Home advantage? Why investors may want to avoid the international trade

Home advantage? Why investors may want to avoid the international trade


Investors may want to reduce their international exposure now and stick to their home jurisdiction.

According to Main Management CEO Kim Arthur, global markets will experience significant difficulties due to the weakening greenback.

“One of the strongest predictors for (the) future performance of international stocks versus US stocks is what the US dollar does,” Arthur told CNBC.Edge ETFs” this week. “From 2011 to 2022, the dollar was in a straight bull market, so you were going to lose on international stocks no matter what you did.”

Friday, the US dollar index hit a 15-month low. It comes about 10 months after hitting a 10-year high.

“The dollar peaked last September, okay? So you really have to have an opinion on where the dollar is headed.

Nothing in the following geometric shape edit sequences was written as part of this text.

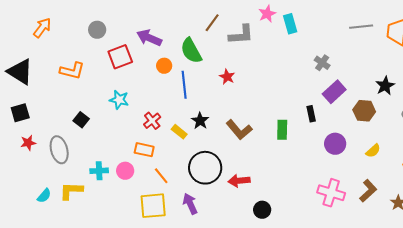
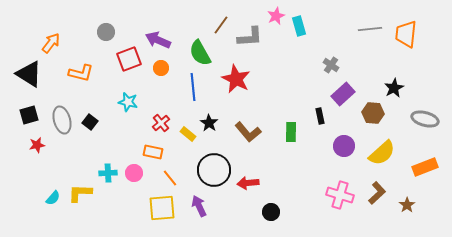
orange arrow: (42, 28) -> (51, 43), moved
orange circle: (164, 66) -> (161, 68), moved
red star: (227, 77) -> (236, 79), size x1.8
gray ellipse: (59, 150) -> (62, 120), moved
yellow semicircle: (373, 151) -> (382, 153), size x1.8

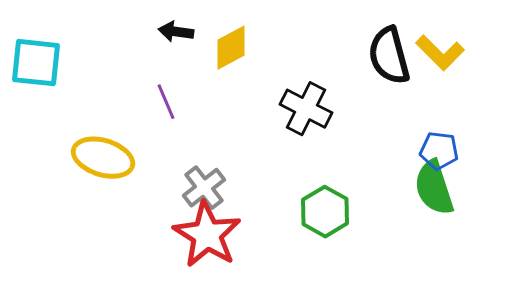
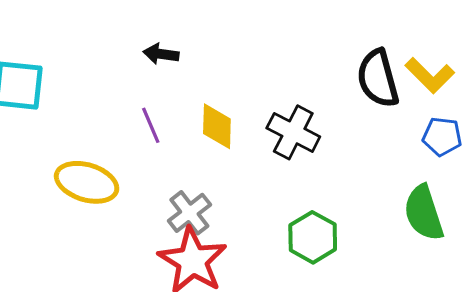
yellow diamond: (231, 48) -> (217, 126), moved, turned -60
blue pentagon: (439, 151) -> (442, 136), moved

We personally believe the dollar is going down,” Arthur said.

Arthur, who headed Bank of America’s institutional sales and trading department, believes the dollar will eventually return to a period of strengthening.

“We are way ahead of the rest of the world in terms of fighting inflation. Our inflation numbers are lower than the rest of the world. Our interest rates are higher than the rest of the world,” he said. said Arthur. “So what does that mean? It’s a perfect setup where we’re going to cut rates before the rest of the world. And that gap leads to a stronger dollar.”

ETF Action founding partner Mike Akins cites another market dynamic that could hurt global equities: the strong appetite for mega-cap U.S. tech stocks.

“You see more and more flows continuing to go into US equities. 
 Very little money is going into the international market. And that kind of thing is creating itself,” Akins said. “I don’t know what the catalyst is there, other than to say it has to start with these big names: Microsoft, Apple, Amazon, You’re hereNOW Google (Alphabet). These names that create this multiple expansion for the broader S&P 500 because they make up such a large percentage of it. That’s where the catalysts will have to be to see the value come back, to see the international come back (and) to see the emerging come back.”

At Friday’s close, the iShares MSCI Emerging Markets ETFs is up 8% this year. During this time, the S&P500 is up 17%.